Step 5 – Apply the Mirror Boundary Condition
This is the key step.
Select Ground Effect → Mirror Image
Choose Mirror at Minimum Y
Click Apply
Go to the Dimensions tab
Set Minimum Y = 0
This aligns the lower boundary with the symmetry plane. Stallion 3D reflects the solution across that plane internally.
Step 6 – Verify the Mirror Setup
Return to the geometry view. You should observe:
The physical half-geometry
A mirrored computational image
A symmetry plane replacing the removed half
Step 7 – Generate Grid and Solve
Go to CFD Solver
Select Generate Grid and Solve Flow
After the solver converges (for example, ~4,000 iterations in this demo), the pressure field will be available for post-processing.
The solution shows pressure distribution on the physical half, with the symmetry plane replacing the opposite side,
providing a full aerodynamic solution at roughly half the computational expense.
Step 8 – Extract Pressure Coefficient (Cp) Slices
Use surface graphs and spanwise Cp slices to compare stations across the wing. Example span stations:
y = 3 m
y = 4 m
y = 5 m
These results are commonly used for load integration, structural sizing input, performance analysis,
and validation against reference data.
Why This Matters
Using symmetry correctly enables faster iteration during early design, higher resolution grids within memory limits,
and efficient conceptual evaluation of aircraft configurations.
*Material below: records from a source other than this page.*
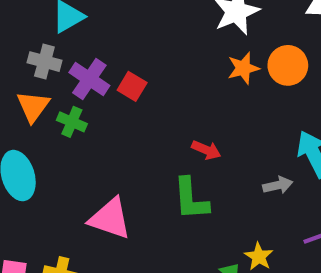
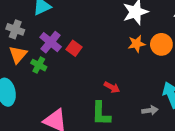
gray cross: (44, 62) -> (15, 29), moved

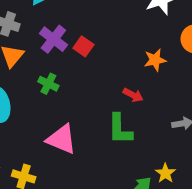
orange star: (137, 44) -> (155, 60), moved
green cross: (39, 65) -> (48, 84), moved

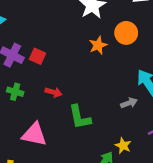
orange star: (155, 60) -> (98, 45), moved
red arrow: (133, 95) -> (53, 92), moved

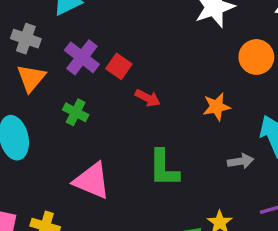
orange star: (98, 45) -> (217, 107), moved
red arrow: (53, 92) -> (148, 98), moved

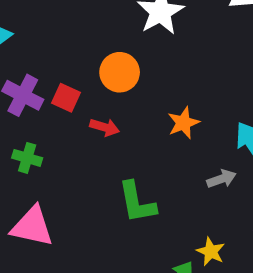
orange circle: (256, 57) -> (120, 72), moved
pink triangle: (92, 181) -> (32, 226), moved

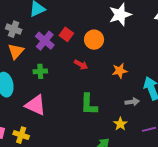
red square: (66, 98) -> (66, 34), moved
green cross: (27, 158) -> (40, 71), turned -32
yellow star: (211, 252) -> (120, 124), moved

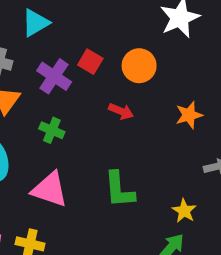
green cross: (40, 71) -> (52, 130), turned 32
green L-shape: (89, 104) -> (119, 190), moved
yellow star: (120, 124) -> (184, 211), moved

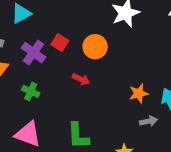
orange star: (189, 115) -> (139, 93), moved

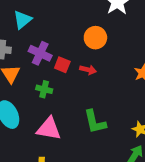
red square: (60, 43) -> (62, 65), moved

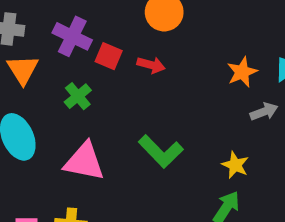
green cross: (44, 89) -> (78, 96), turned 35
green L-shape: (95, 122) -> (161, 151), turned -32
For UAV designers and small engineering teams,
this can significantly reduce turnaround time while preserving fidelity.
Summary
To solve half-geometry models in Stallion 3D:
Import STL
Define CFD boundaries
Set solver parameters
Apply mirror boundary at the symmetry plane
Generate grid and solve
Extract aerodynamic data
The same method applies to wings, fuselages, hydrofoils, and other symmetric configurations.